Why does every choice come with an entropy tax?

I present a very general derivation that shows how every choice carries an unavoidable “entropy tax,” reflecting the hidden cost of shifting from old beliefs to new choices.

Cite as: Ortega, P.A. “Why does every choice come with a tax?”, Tech Note 3, DAIOS, 2024.

Imagine every choice you make —whether trivial or life-changing— comes with a hidden “tax”. This isn't a financial toll but an entropy tax, an inherent cost tied to the mental effort of shifting from what you initially believe (the prior) to what you choose after deliberation (the posterior).
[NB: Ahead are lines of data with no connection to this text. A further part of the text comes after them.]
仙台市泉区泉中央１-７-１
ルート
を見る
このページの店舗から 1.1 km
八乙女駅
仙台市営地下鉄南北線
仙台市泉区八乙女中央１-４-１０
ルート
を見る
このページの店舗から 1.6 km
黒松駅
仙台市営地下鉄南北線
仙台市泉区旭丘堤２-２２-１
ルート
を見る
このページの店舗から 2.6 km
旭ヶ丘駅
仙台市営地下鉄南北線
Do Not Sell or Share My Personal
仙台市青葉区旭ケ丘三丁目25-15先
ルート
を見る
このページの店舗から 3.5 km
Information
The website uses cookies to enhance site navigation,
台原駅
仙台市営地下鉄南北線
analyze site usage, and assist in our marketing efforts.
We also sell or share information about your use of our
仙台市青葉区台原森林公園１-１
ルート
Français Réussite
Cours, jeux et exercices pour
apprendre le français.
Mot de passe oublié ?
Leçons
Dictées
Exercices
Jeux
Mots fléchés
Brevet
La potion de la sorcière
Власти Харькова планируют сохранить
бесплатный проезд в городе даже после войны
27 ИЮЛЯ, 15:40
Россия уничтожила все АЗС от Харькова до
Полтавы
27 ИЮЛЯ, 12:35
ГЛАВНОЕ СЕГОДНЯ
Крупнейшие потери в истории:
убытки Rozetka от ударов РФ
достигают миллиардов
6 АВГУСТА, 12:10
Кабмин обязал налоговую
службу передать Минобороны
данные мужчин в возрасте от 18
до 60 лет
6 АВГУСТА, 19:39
This concept lies at the heart of information-theoretic bounded rationality, and the tax formula looks like this: \[ \text{Choice Tax} \propto \sum_x P(x|d) \log \frac{ P(x|d) }{ P(x) }, \] where $P(x)$ is the prior choice distribution, and $P(x|d)$ is the posterior choice distribution conditioned on deliberation $d$, and $x$ is a choice in $\mathcal{X}$.
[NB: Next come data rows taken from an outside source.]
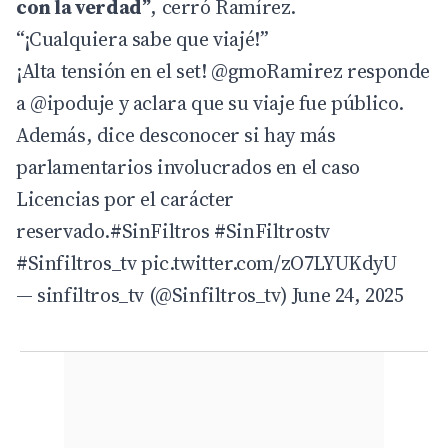
con la verdad”
, cerró Ramírez.
“¡Cualquiera sabe que viajé!”
¡Alta tensión en el set!
@gmoRamirez
responde
a
@ipoduje
y aclara que su viaje fue público.
Además, dice desconocer si hay más
parlamentarios involucrados en el caso
Licencias por el carácter
reservado.
#SinFiltros
#SinFiltrostv
#Sinfiltros_tv
pic.twitter.com/zO7LYUKdyU
— sinfiltros_tv (@Sinfiltros_tv)
June 24, 2025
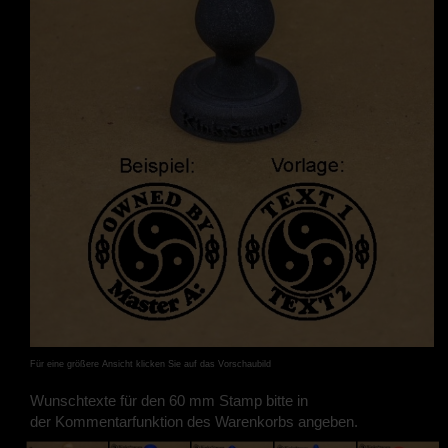
Für eine größere Ansicht klicken Sie auf das Vorschaubild
Wunschtexte für den 60 mm Stamp bitte in
der Kommentarfunktion des Warenkorbs angeben.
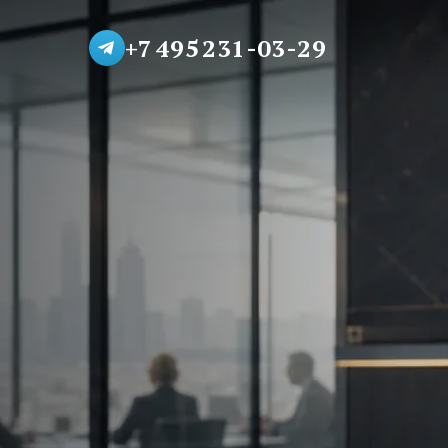
+7 495 231-03-29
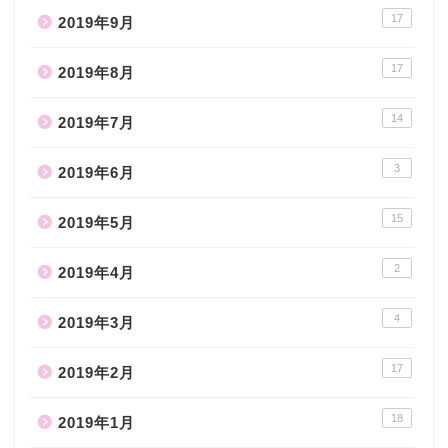
17
2019年9月
17
2019年8月
14
2019年7月
3
2019年6月
15
2019年5月
2
2019年4月
4
2019年3月
17
2019年2月
18
2019年1月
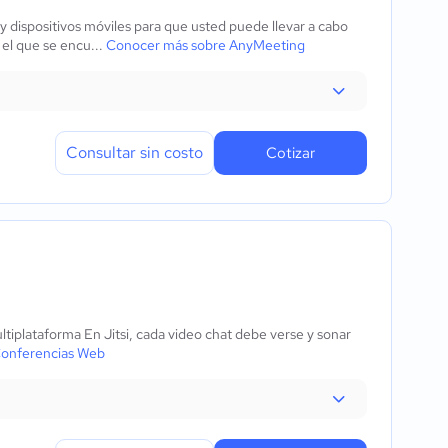
y dispositivos móviles para que usted puede llevar a cabo
 el que se encu...
Conocer más sobre AnyMeeting
Consultar sin costo
Cotizar
tiplataforma En Jitsi, cada video chat debe verse y sonar
Conferencias Web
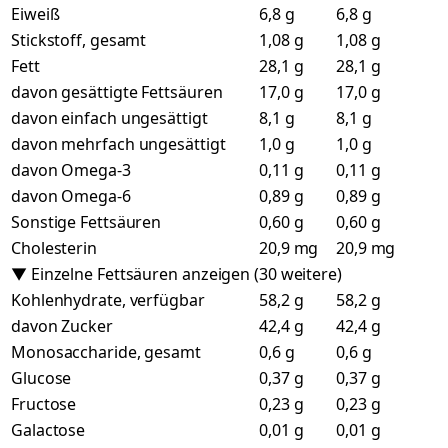
Eiweiß
6,8 g
6,8 g
Stickstoff, gesamt
1,08 g
1,08 g
Fett
28,1 g
28,1 g
davon gesättigte Fettsäuren
17,0 g
17,0 g
davon einfach ungesättigt
8,1 g
8,1 g
davon mehrfach ungesättigt
1,0 g
1,0 g
davon Omega-3
0,11 g
0,11 g
davon Omega-6
0,89 g
0,89 g
Sonstige Fettsäuren
0,60 g
0,60 g
Cholesterin
20,9 mg
20,9 mg
▼ Einzelne Fettsäuren anzeigen (30 weitere)
Kohlenhydrate, verfügbar
58,2 g
58,2 g
davon Zucker
42,4 g
42,4 g
Monosaccharide, gesamt
0,6 g
0,6 g
Glucose
0,37 g
0,37 g
Fructose
0,23 g
0,23 g
Galactose
0,01 g
0,01 g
Where does this come from?

First we need to model temporal progress of any kind. We'll go with a “spacetime” representation that is standard in measure theory. This works as follows. We assume that we have a collection of all the possible realizations of a process of interest. This is our sample space $\Omega$. To make things simple, let's assume this set is finite (but potentially huge). We also place a probability distribution $P$ over all the realizations $\omega \in \Omega$.

Now, any event –be it a choice, an observation, a thought, etc.– is a subset of $\Omega$. Whenever an event $e \subset \Omega$ occurs, we condition our sample space by $e$. This means that we restrict our focus only on the elements $\omega \in e$ inside the event, and then renormalize our probabilities: \[ P(\omega | e) = \frac{ P(\omega) }{ P(e) }, \qquad P(e) = \sum_{\omega \in e} P(\omega). \]

For every additional event that occurs, we add new constraints to the conditioning event using a conjunction. Hence, if events $e_1, e_2, \ldots... , e_N$ happen, the final probability distribution over realizations will be \[ P(\omega | e_1, \ldots, e_N) := P(\omega | e_1 \cap \ldots \cap e_N) = \frac{ P(\omega) }{ P(e_1 \cap \ldots \cap e_N) }. \] This models a passage of time where novel events introduce irreversible changes to the state of the realization.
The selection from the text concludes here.